(Records supplied)
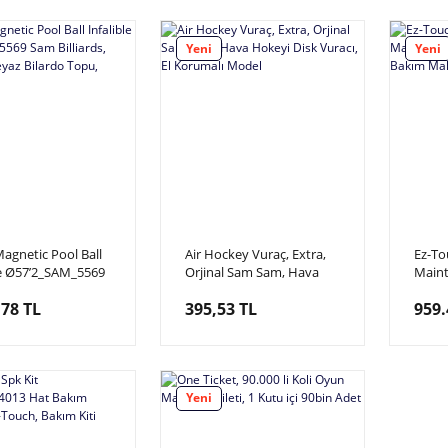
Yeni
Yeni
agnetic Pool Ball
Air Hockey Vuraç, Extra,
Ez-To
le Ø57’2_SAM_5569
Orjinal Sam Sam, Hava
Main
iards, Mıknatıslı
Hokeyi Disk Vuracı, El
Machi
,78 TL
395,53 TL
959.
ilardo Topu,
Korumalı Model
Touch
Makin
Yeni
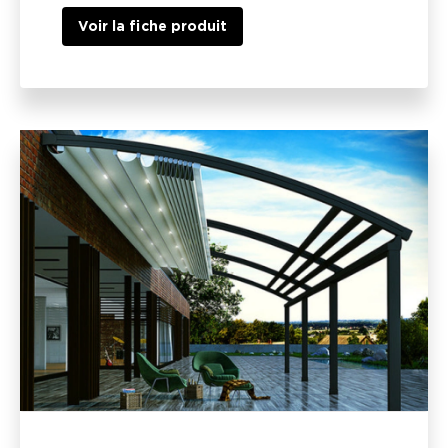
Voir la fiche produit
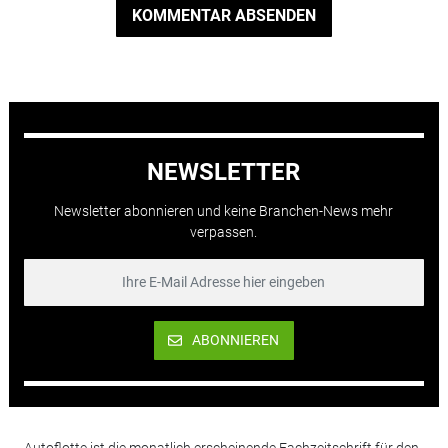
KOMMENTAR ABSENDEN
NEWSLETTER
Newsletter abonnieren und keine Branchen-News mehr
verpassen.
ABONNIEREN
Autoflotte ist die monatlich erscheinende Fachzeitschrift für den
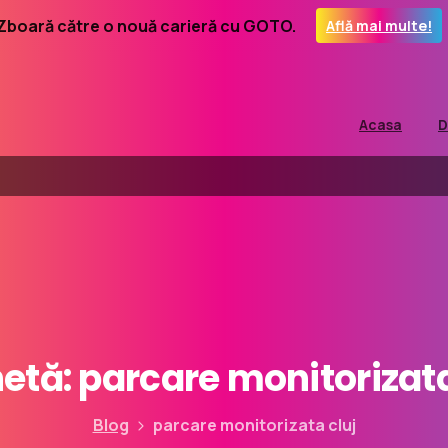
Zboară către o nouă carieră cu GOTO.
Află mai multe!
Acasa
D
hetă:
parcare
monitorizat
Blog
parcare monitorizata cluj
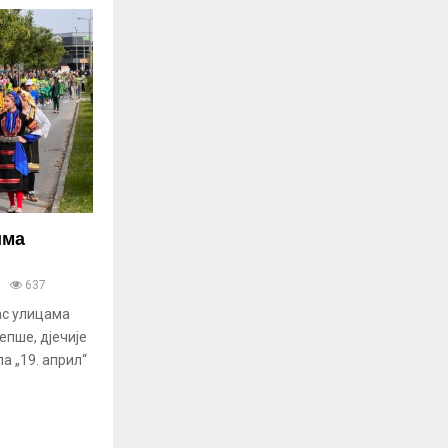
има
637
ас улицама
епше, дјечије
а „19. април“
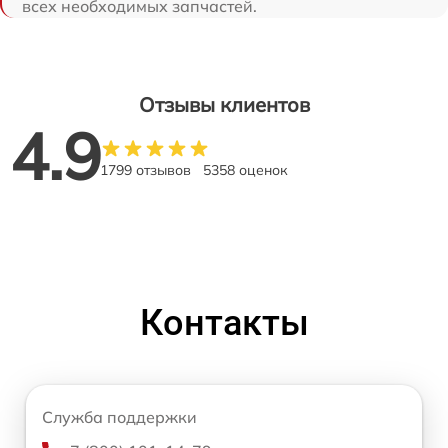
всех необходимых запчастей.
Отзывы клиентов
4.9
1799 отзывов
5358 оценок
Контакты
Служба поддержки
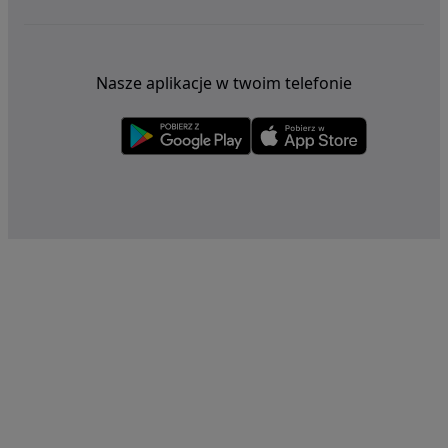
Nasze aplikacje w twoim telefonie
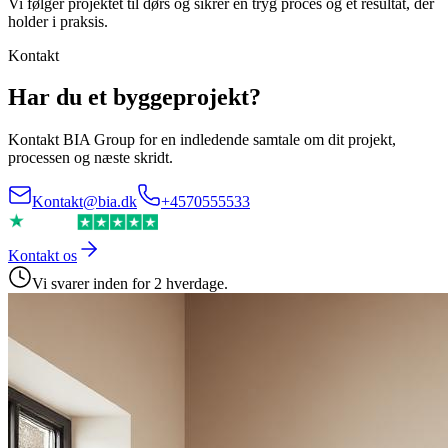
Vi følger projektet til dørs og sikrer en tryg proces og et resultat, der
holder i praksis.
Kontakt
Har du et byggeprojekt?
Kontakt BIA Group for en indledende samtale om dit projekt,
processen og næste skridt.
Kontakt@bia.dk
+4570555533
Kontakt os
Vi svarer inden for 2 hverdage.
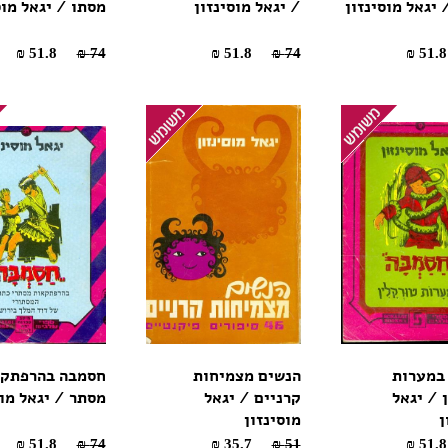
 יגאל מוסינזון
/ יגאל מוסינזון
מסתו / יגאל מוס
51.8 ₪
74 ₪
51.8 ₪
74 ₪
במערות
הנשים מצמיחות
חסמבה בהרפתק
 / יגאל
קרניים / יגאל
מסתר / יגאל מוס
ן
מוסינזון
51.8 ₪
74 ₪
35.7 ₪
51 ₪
(End Records supplied)
Output the records exactly. Drop the images.

Exercise answer:
Yeni
Yeni
agnetic Pool Ball
Air Hockey Vuraç, Extra,
Ez-To
le Ø57’2_SAM_5569
Orjinal Sam Sam, Hava
Main
iards, Mıknatıslı
Hokeyi Disk Vuracı, El
Machi
,78 TL
395,53 TL
959.
ilardo Topu,
Korumalı Model
Touch
Makin
Yeni
Voir la fiche produit
KOMMENTAR ABSENDEN
NEWSLETTER
Newsletter abonnieren und keine Branchen-News mehr
verpassen.
ABONNIEREN
Autoflotte ist die monatlich erscheinende Fachzeitschrift für den
Zboară către o nouă carieră cu GOTO.
Află mai multe!
Acasa
D
hetă:
parcare
monitorizat
Blog
parcare monitorizata cluj
има
637
ас улицама
епше, дјечије
а „19. април“
всех необходимых запчастей.
Отзывы клиентов
4.9
1799 отзывов
5358 оценок
Контакты
Служба поддержки
Nasze aplikacje w twoim telefonie
Vi følger projektet til dørs og sikrer en tryg proces og et resultat, der
holder i praksis.
Kontakt
Har du et byggeprojekt?
Kontakt BIA Group for en indledende samtale om dit projekt,
processen og næste skridt.
Kontakt@bia.dk
+4570555533
Kontakt os
Vi svarer inden for 2 hverdage.
 יגאל מוסינזון
/ יגאל מוסינזון
מסתו / יגאל מוס
51.8 ₪
74 ₪
51.8 ₪
74 ₪
במערות
הנשים מצמיחות
חסמבה בהרפתק
 / יגאל
קרניים / יגאל
מסתר / יגאל מוס
ן
מוסינזון
51.8 ₪
74 ₪
35.7 ₪
51 ₪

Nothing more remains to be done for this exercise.